The quote seems a bit reactionary. Is it a reaction against something the Jews said to Christians about the Passover or is it just Constantine setting up his own system?


----------



## Eoghan (Nov 24, 2008)

I would be interested in reading precicely how the 18 Benedictions were changed!

There does seem to have been a falling out. Question is should we feel guilty about wahat was done a thousand years ago.

It reminds me of countries "apologising" for their role in slavery.


----------



## TimV (Nov 24, 2008)

> There does seem to have been a falling out. Question is should we feel guilty about wahat was done a thousand years ago.



The language is stronger than necessary, but it doesn't reach the level, in my opinion of needing an apology, especially since Constantine was right.
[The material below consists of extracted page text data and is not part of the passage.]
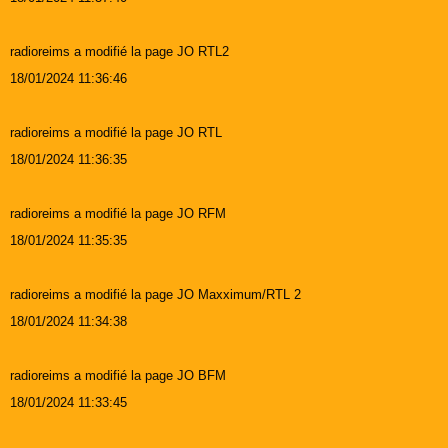
radioreims a modifié la page JO RTL2
18/01/2024 11:36:46
radioreims a modifié la page JO RTL
18/01/2024 11:36:35
radioreims a modifié la page JO RFM
18/01/2024 11:35:35
radioreims a modifié la page JO Maxximum/RTL 2
18/01/2024 11:34:38
radioreims a modifié la page JO BFM
18/01/2024 11:33:45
We know from the Scriptures themselves that Jews were trying to suck back Christians into their false religion. There's no reason to think their attitude changed, and to force the church to date Easter from the barley harvest in Israel would be an example of this Judaizing (not to say that we couldn't do better than we are concerning the dating of Easter).

Saying we have nothing in common with those hostile people sounds pretty anti Semitic if you're a Christian Zionist or influenced by Dipsy theology but looking at it rationally and more important Scripturally it's true.

And PS it was quite a bit more than a thousand years ago.


----------



## Notthemama1984 (Nov 24, 2008)

I agree with Tim, the PC crowd may say that an apology is needed, but I say if you want to see real anti-semitism just read some of the OT prophets. God rips the Israelites again and again (for good reason of course).


----------